[[ Records to use open ]]

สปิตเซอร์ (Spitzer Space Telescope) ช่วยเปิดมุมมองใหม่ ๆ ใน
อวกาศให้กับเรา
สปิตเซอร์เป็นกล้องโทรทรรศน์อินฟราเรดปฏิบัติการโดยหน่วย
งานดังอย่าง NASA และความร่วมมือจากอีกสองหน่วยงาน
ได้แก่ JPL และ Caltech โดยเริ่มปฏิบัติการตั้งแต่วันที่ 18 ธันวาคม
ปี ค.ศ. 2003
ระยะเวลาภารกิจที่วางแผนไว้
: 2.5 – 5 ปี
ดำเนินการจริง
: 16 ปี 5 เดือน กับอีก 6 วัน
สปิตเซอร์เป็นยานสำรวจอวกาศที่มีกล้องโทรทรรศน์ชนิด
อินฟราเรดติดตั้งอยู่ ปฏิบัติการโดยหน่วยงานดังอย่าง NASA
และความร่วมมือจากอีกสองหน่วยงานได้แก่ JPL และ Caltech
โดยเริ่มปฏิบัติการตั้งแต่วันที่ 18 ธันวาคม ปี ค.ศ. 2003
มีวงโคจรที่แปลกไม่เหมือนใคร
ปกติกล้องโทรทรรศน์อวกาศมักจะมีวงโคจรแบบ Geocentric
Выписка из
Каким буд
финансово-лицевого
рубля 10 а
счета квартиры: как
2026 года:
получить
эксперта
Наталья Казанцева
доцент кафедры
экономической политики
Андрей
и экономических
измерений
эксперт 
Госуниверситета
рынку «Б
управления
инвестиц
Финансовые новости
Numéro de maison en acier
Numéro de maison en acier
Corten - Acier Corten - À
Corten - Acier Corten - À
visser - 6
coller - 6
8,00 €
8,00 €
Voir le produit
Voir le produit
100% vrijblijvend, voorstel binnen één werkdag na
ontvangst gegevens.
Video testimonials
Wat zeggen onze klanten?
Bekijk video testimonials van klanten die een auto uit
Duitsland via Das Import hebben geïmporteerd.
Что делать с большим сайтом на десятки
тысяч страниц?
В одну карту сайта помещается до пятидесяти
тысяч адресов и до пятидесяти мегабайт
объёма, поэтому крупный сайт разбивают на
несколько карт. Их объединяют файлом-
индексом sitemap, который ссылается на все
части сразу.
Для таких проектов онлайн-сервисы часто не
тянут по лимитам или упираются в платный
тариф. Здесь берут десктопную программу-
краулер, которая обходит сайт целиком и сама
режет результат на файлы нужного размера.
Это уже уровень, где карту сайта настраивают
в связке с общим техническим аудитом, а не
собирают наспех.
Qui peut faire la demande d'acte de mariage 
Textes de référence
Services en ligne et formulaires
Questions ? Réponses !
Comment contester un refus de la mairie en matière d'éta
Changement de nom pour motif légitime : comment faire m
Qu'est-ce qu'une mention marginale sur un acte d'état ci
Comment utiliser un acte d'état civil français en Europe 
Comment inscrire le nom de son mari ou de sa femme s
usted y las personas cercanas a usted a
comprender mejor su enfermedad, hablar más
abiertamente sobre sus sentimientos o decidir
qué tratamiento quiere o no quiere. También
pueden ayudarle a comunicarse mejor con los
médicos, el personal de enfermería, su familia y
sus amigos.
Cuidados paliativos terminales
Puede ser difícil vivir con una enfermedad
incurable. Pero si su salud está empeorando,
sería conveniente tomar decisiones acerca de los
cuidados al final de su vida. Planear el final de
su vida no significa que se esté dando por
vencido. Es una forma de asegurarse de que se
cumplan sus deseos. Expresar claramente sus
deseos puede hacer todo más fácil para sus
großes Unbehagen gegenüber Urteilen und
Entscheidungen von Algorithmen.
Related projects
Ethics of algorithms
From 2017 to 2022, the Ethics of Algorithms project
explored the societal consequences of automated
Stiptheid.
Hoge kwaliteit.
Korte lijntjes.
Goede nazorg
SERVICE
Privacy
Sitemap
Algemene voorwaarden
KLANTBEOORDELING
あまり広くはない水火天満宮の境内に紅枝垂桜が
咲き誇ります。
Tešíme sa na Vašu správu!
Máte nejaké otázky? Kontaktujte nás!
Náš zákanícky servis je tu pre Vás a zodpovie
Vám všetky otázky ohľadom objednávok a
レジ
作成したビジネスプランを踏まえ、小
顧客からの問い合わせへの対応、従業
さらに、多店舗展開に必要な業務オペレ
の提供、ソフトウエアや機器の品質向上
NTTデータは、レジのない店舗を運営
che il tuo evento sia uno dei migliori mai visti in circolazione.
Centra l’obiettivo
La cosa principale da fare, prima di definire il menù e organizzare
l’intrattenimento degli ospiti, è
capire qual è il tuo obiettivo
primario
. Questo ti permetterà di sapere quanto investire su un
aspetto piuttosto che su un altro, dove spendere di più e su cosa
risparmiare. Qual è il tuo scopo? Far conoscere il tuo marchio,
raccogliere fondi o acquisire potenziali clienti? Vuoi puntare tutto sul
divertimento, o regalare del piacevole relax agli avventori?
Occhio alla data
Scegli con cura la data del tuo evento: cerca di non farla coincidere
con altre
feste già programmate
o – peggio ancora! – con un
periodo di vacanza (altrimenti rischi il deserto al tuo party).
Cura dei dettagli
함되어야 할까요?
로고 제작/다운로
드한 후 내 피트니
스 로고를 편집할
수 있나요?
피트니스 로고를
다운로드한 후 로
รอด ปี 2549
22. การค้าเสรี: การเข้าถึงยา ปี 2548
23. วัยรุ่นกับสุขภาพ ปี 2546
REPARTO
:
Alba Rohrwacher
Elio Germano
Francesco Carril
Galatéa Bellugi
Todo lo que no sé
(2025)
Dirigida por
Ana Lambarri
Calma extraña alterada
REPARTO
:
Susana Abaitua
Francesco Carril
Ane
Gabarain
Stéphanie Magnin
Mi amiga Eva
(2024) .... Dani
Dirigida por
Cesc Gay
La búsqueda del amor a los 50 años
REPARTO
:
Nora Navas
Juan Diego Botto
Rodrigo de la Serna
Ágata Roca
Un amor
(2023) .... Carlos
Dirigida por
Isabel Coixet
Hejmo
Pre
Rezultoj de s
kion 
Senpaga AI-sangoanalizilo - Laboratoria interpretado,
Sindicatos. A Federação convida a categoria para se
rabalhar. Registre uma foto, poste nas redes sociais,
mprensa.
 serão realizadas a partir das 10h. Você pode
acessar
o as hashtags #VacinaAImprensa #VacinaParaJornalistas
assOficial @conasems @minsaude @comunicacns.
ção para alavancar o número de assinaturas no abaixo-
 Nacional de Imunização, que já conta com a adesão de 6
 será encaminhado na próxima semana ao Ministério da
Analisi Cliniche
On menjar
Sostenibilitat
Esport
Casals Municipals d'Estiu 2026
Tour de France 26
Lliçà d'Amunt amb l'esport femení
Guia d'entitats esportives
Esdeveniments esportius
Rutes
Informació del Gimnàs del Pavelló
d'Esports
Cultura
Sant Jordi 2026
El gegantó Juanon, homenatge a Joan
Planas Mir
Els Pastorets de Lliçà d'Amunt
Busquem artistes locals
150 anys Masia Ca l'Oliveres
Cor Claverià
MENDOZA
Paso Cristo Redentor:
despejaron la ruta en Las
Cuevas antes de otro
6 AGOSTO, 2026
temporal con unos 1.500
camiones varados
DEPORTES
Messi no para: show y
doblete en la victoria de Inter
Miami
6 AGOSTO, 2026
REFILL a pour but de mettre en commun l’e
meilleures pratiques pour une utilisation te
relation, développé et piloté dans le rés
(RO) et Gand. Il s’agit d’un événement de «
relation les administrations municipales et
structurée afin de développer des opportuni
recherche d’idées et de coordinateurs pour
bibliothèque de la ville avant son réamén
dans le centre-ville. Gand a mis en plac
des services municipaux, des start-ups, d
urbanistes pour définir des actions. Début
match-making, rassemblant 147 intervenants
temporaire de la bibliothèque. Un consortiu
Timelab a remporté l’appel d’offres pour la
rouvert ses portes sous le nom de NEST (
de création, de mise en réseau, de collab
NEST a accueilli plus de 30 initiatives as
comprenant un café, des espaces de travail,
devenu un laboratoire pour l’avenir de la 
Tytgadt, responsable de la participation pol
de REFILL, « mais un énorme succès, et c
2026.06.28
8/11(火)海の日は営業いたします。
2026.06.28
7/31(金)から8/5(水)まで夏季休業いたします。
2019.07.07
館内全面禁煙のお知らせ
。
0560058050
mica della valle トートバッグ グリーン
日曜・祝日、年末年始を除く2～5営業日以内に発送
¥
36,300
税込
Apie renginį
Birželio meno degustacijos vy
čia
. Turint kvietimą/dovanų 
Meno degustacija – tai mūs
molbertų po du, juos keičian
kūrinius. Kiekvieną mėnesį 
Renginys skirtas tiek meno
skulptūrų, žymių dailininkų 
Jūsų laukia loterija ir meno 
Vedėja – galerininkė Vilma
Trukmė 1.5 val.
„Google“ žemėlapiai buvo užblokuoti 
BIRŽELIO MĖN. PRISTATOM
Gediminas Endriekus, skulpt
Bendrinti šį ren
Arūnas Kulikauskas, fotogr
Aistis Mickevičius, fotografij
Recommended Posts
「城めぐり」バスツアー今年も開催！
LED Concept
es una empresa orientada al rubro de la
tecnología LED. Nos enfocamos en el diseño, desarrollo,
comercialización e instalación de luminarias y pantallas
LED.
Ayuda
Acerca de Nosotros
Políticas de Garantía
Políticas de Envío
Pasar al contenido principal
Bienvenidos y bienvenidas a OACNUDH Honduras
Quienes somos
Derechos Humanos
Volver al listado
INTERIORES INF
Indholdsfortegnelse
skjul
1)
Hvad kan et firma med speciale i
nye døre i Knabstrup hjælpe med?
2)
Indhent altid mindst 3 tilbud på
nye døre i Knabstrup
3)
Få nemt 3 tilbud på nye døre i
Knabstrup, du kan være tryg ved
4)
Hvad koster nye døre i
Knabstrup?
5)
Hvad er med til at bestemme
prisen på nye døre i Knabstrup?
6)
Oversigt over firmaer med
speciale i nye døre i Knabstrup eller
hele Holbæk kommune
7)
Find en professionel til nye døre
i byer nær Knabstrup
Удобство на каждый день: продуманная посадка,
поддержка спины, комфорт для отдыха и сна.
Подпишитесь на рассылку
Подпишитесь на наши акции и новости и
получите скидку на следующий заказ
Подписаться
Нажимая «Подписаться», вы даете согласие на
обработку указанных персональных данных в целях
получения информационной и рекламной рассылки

[[ Records to use closed ]]

-- Problem --
Using only the listing above, restate exactly the lines from the line containing "Casals Municipals d'Estiu 2026" through the line containing "devenu un laboratoire pour l’avenir de la", both included.

-- Answer space --
Casals Municipals d'Estiu 2026
Tour de France 26
Lliçà d'Amunt amb l'esport femení
Guia d'entitats esportives
Esdeveniments esportius
Rutes
Informació del Gimnàs del Pavelló
d'Esports
Cultura
Sant Jordi 2026
El gegantó Juanon, homenatge a Joan
Planas Mir
Els Pastorets de Lliçà d'Amunt
Busquem artistes locals
150 anys Masia Ca l'Oliveres
Cor Claverià
MENDOZA
Paso Cristo Redentor:
despejaron la ruta en Las
Cuevas antes de otro
6 AGOSTO, 2026
temporal con unos 1.500
camiones varados
DEPORTES
Messi no para: show y
doblete en la victoria de Inter
Miami
6 AGOSTO, 2026
REFILL a pour but de mettre en commun l’e
meilleures pratiques pour une utilisation te
relation, développé et piloté dans le rés
(RO) et Gand. Il s’agit d’un événement de «
relation les administrations municipales et
structurée afin de développer des opportuni
recherche d’idées et de coordinateurs pour
bibliothèque de la ville avant son réamén
dans le centre-ville. Gand a mis en plac
des services municipaux, des start-ups, d
urbanistes pour définir des actions. Début
match-making, rassemblant 147 intervenants
temporaire de la bibliothèque. Un consortiu
Timelab a remporté l’appel d’offres pour la
rouvert ses portes sous le nom de NEST (
de création, de mise en réseau, de collab
NEST a accueilli plus de 30 initiatives as
comprenant un café, des espaces de travail,
devenu un laboratoire pour l’avenir de la 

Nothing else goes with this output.